A sign stands at the construction site for the Consumer Financial Protection Bureau's new headquarters in Washington, Monday, Aug. 27, 2018. Seth Frotman, the nation's top government official overseeing the $1.5 trillion student loan market resigned on Monday, citing what he says is the White House's open hostility toward protecting student loan borrowers. Frotman is the latest high-level departure from the CFPB since Mick Mulvaney took over in late November. (AP Photo/Andrew Harnik)

A three-judge panel of the 5th U.S. Circuit Court of Appeals ruled in a case brought by a payday lending group against the CFPB’s 2017 payday lending rule.

An appeals court on Wednesday ruled that the Consumer Financial Protection Bureau’s funding mechanism is unconstitutional, in a victory for lenders that have targeted the agency’s structure in a years-long bid to tamp down regulation.

A three-judge panel of the 5th U.S. Circuit Court of Appeals ruled that the design of the CFPB violated the Constitution because it receives funding through the Federal Reserve, rather than appropriations legislation passed by Congress. Democrats established the structure when they created the CFPB in the 2010 Dodd-Frank law as a way to shield the bureau from political pressures that could impact its oversight of the finance industry.

The judges also vacated a 2017 small-dollar lending rule targeted by the payday lending advocates who brought the case — the Community Financial Services Association of America and the Consumer Service Alliance of Texas.

“Congress’s decision to abdicate its appropriations power under the Constitution, i.e., to cede its power of the purse to the Bureau, violates the Constitution’s structural separation of powers,” the judges wrote.

The appeals court ruling marked the latest victory for the finance industry, which has fought for years in Congress and the courts to blunt the CFPB’s reach and limit its ability to police financial services.

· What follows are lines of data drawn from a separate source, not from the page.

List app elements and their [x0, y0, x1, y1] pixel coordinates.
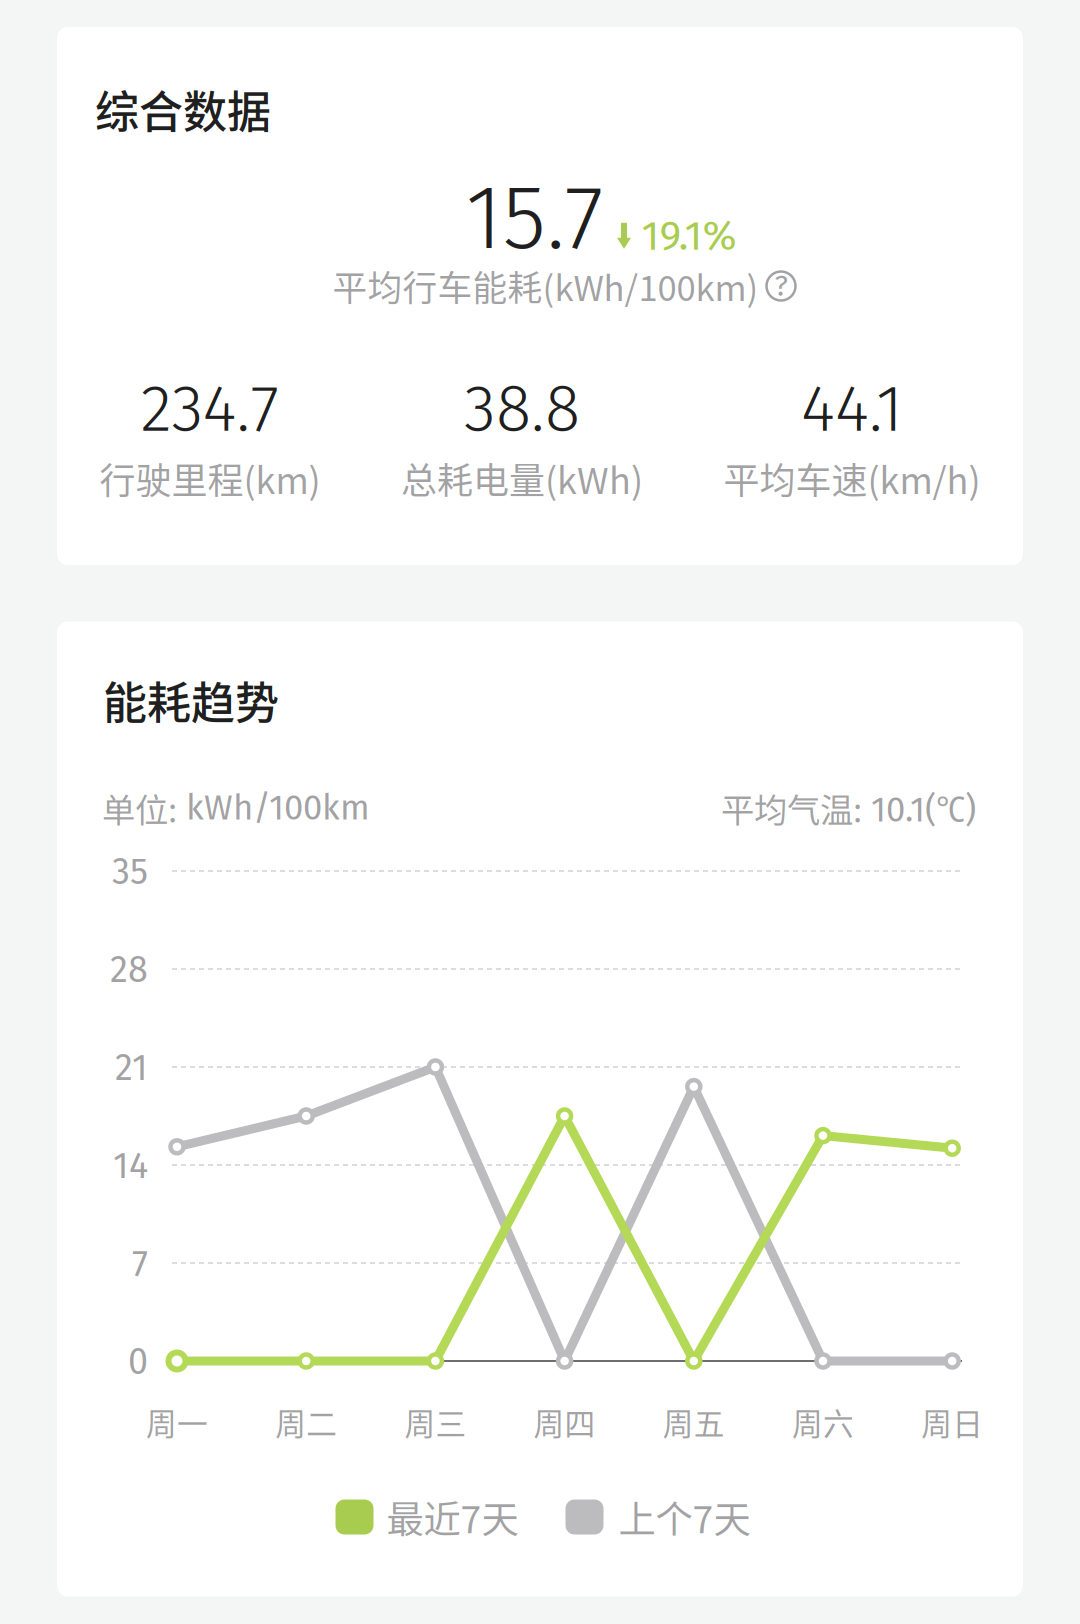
staticText: 平均行车能耗(kWh/100km)	[332, 261, 758, 311]
staticText: 10.1(℃)	[862, 784, 976, 832]
staticText: 综合数据	[95, 77, 271, 141]
staticText: 总耗电量(kWh)	[401, 452, 643, 504]
button[interactable]: 最近7天	[336, 1490, 518, 1544]
button[interactable]: 44.1	[692, 372, 1012, 502]
staticText: 周五	[663, 1400, 725, 1444]
staticText: 28	[110, 948, 148, 992]
staticText: 周三	[404, 1400, 466, 1444]
staticText: 44.1	[801, 370, 903, 448]
staticText: 平均气温:	[721, 784, 862, 832]
staticText: 周二	[275, 1400, 337, 1444]
staticText: kWh/100km	[177, 787, 370, 829]
staticText: 38.8	[464, 370, 580, 448]
staticText: 21	[115, 1046, 148, 1090]
staticText: 行驶里程(km)	[100, 452, 320, 504]
staticText: 最近7天	[386, 1490, 518, 1544]
staticText: ?	[774, 268, 788, 304]
staticText: 0	[128, 1340, 148, 1384]
staticText: 234.7	[140, 370, 280, 448]
staticText: 15.7	[466, 164, 604, 272]
button[interactable]: 平均行车能耗说明	[164, 258, 964, 314]
staticText: 周一	[146, 1400, 208, 1444]
staticText: 上个7天	[618, 1490, 750, 1544]
staticText: 周六	[792, 1400, 854, 1444]
staticText: 周日	[921, 1400, 983, 1444]
staticText: 平均车速(km/h)	[724, 452, 980, 504]
staticText: 7	[132, 1242, 148, 1286]
staticText: 35	[112, 850, 148, 894]
button[interactable]: 234.7	[50, 372, 370, 502]
staticText: 19.1%	[642, 211, 736, 261]
staticText: 能耗趋势	[103, 668, 279, 732]
staticText: 14	[113, 1144, 148, 1188]
button[interactable]: 上个7天	[566, 1490, 750, 1544]
staticText: 周四	[534, 1400, 596, 1444]
staticText: 单位:	[102, 784, 177, 832]
button[interactable]: 38.8	[362, 372, 682, 502]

Republican lawmakers have also worked for years to stifle the CFPB and revamp its structure, arguing the agency lacks accountability.

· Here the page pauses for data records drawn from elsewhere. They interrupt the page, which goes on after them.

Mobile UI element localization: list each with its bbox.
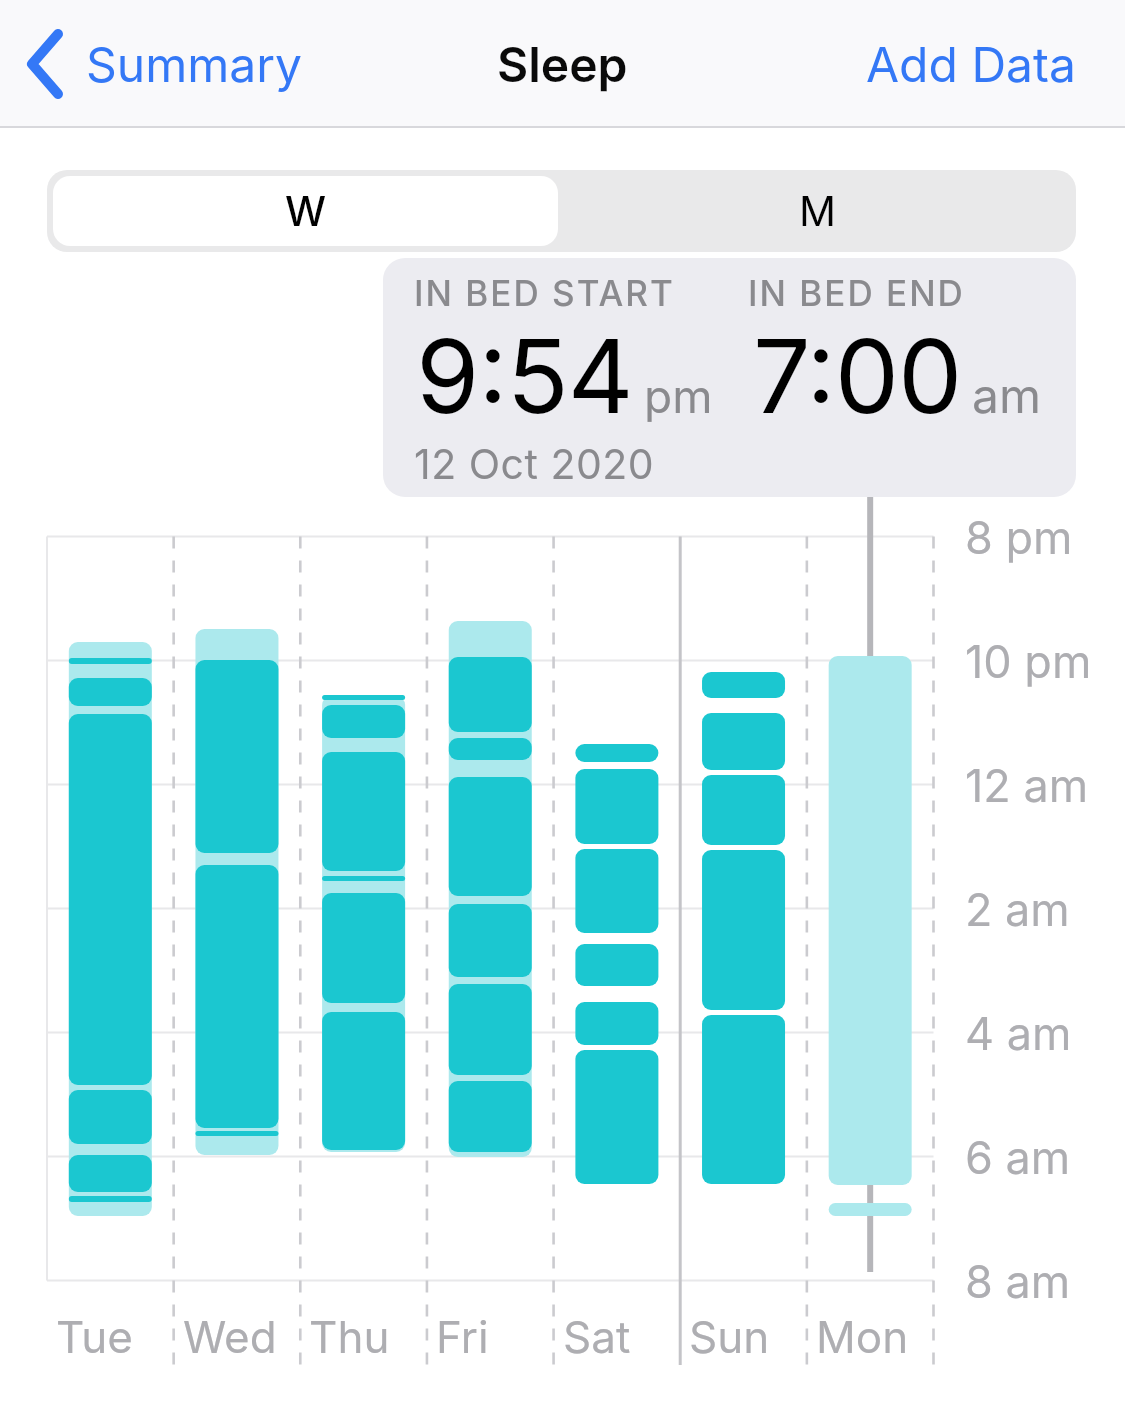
staticText: 8 am [965, 1254, 1071, 1308]
staticText: Sat [563, 1310, 631, 1363]
staticText: Sleep [497, 35, 628, 93]
staticText: M [799, 186, 837, 236]
button[interactable]: Add Data [866, 35, 1076, 93]
staticText: Wed [183, 1310, 277, 1363]
staticText: Tue [56, 1310, 133, 1363]
staticText: 4 am [965, 1006, 1072, 1060]
staticText: W [285, 186, 327, 236]
staticText: IN BED START [414, 272, 675, 314]
staticText: 8 pm [965, 510, 1073, 564]
staticText: 9:54 [416, 314, 633, 437]
staticText: Thu [309, 1310, 390, 1363]
staticText: pm [644, 368, 713, 424]
staticText: 6 am [965, 1130, 1071, 1184]
staticText: 2 am [965, 882, 1070, 936]
staticText: am [972, 366, 1041, 424]
button[interactable]: M [560, 170, 1076, 252]
staticText: 12 am [965, 758, 1089, 812]
button[interactable]: Summary [24, 26, 314, 102]
staticText: Summary [86, 35, 303, 93]
staticText: 7:00 [753, 314, 962, 437]
staticText: 12 Oct 2020 [414, 439, 655, 489]
button[interactable]: W [53, 176, 558, 246]
staticText: Sun [689, 1310, 770, 1363]
staticText: IN BED END [748, 272, 965, 314]
staticText: 10 pm [965, 634, 1092, 688]
staticText: Add Data [866, 35, 1076, 93]
staticText: Fri [436, 1310, 489, 1363]
staticText: Mon [816, 1310, 909, 1363]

“Even among self-funded agencies, the Bureau is unique,” Judge Cory Wilson wrote Wednesday. “The Bureau’s perpetual self-directed, double-insulated funding structure goes a significant step further than that enjoyed by the other agencies on offer.”

The CFPB Wednesday declined to say whether it would appeal the decision to the full 5th Circuit. CFPB spokesperson Sam Gilford said “there is nothing novel or unusual about Congress’s decision to fund the CFPB outside of annual spending bills.”

“Other federal financial regulators and the entire Federal Reserve System are funded that way, and programs such as Medicare and Social Security are funded outside of the annual appropriations process,” Gilford added. “The CFPB will continue to carry out its vital work enforcing the laws of the nation and protecting American consumers.”

The Supreme Court in 2020 ruled that another provision of the agency’s structure — a single director who could only be fired for cause, rather than at will, by the president — violated the Constitution’s separation of powers.